In 1776, L’Enfant was recruited to serve on the colonial side in the American Revolutionary War, and he left behind his art education at the Royal Academy. In America, Pierre changed his name to Peter. L’Enfant produced several portraits and paintings of Continental Army officers and encampments throughout the war. He was discharged at the rank of Major at the disbandment of the army in December of 1783.

Following the Revolutionary War, Peter L’Enfant formed a successful civil engineering firm in New York City. Outside the firm, he designed furniture, houses, currency, and medals. L’Enfant maintained a friendship with Alexander Hamilton, and was initiated into the Freemasons, though he progressed through only the first of the Lodge’s three degrees.

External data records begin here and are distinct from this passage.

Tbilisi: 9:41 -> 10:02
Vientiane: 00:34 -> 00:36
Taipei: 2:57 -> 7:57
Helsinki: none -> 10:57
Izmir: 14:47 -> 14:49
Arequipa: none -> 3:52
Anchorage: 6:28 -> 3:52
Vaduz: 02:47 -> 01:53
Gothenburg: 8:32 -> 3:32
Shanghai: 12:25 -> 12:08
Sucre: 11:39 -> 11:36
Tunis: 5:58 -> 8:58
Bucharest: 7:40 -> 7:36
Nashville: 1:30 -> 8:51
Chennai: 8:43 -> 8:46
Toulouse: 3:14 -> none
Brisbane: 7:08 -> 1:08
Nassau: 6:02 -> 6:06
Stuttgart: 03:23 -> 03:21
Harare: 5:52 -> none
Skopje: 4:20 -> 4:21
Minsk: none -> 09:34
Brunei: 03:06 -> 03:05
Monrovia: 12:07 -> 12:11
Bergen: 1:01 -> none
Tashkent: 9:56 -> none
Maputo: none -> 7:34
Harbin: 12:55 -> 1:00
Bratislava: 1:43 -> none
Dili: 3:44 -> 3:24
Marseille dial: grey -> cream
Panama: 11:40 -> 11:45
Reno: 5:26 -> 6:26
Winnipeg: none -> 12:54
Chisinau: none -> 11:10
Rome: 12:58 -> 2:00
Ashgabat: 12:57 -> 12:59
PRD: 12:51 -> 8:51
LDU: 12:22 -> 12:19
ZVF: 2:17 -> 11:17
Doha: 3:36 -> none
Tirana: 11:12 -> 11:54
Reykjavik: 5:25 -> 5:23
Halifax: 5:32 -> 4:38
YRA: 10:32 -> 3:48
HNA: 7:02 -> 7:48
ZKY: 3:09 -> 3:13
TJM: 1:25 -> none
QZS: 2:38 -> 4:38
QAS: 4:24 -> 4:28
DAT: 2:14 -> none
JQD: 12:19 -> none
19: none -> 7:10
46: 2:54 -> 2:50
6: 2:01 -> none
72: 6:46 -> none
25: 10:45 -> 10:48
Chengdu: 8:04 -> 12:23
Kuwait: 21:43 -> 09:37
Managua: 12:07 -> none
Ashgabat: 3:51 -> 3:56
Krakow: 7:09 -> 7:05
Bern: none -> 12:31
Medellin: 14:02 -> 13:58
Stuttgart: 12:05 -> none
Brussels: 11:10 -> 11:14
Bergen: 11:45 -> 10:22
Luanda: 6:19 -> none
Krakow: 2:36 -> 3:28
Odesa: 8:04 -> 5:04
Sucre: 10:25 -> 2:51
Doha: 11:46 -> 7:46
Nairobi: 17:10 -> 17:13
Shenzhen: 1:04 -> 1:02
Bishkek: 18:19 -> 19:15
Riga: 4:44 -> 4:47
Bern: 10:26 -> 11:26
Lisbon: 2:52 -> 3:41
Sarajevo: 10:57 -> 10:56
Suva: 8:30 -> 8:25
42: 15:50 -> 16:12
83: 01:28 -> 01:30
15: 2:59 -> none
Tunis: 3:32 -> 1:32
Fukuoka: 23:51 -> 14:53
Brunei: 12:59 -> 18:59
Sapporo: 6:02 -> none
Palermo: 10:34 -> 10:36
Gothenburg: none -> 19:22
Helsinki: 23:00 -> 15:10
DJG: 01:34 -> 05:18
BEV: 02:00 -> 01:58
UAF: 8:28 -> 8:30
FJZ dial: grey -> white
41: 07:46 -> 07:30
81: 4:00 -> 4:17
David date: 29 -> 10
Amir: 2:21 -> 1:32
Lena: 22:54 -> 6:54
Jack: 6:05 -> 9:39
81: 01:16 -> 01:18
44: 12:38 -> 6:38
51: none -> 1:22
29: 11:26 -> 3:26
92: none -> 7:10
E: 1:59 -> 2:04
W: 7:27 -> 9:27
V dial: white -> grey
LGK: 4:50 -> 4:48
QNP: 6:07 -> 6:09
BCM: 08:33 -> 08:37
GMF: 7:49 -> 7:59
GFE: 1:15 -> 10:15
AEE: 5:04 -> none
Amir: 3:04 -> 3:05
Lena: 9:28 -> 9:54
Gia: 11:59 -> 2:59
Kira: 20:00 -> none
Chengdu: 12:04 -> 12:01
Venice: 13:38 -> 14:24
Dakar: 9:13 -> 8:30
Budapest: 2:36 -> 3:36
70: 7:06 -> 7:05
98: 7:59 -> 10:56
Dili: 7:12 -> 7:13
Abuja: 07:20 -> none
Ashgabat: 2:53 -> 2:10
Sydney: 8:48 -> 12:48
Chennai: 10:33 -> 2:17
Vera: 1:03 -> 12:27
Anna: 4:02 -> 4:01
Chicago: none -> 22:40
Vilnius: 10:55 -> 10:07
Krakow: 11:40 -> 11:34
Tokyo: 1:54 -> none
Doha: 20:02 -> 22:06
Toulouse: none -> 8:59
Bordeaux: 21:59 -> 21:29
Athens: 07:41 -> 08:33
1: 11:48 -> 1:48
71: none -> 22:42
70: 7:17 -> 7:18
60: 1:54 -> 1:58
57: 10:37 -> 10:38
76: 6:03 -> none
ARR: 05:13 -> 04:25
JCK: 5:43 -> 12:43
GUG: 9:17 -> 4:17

The Constitution of the United States designated the formation of a 10-square-mile federal district. In 1790, Congress passed the Residence Act, which established the site of the federal district upon the Potomac River at modern-day Washington, DC. The Residence Act also gave the new President George Washington the authority to commission the survey and planning of the district. In 1791, Washington appointed L’Enfant to develop the plans for the city.

Thomas Jefferson, who was aiding President Washington in the capital planning, sent a letter to L’Enfant outlining the simple task of delivering a drawing of suitable sites for the district and its buildings. L’Enfant took the task to a much more developed level and went on to devise a full city plan complete with architectural building designs.

L’Enfant’s plans included a grid layout for the city, the grand avenue that would become Pennsylvania Avenue, and a vision for the “President’s House” that would have been five times the size of the White House that was constructed.

The relationship between Peter L’Enfant and Washington grew strained as L’Enfant’s grandiosity both professionally and personally began to exceed what was deemed suitable for Washington’s moderate vision. L’Enfant’s original plans were revised the following year by surveyors (and brothers) Andrew and Benjamin Ellicott, but many aspects of L’Enfant’s plan, namely the grid layout and the grand Pennsylvania Avenue, were retained.

Some of L’Enfant’s other accomplishments include the schematics for the planning of the city of Paterson, New Jersey, the design of founding father Robert Morris’ unfinished mansion, and an engineering professorship at West Point from 1813 to 1817.

In the early 20th century, Senator James McMillan of Michigan commissioned a plan to develop the park and “monumental core” of Washington, DC. The plan was developed from L’Enfant’s original plan, and DC’s National Mall was developed from this McMillan Plan.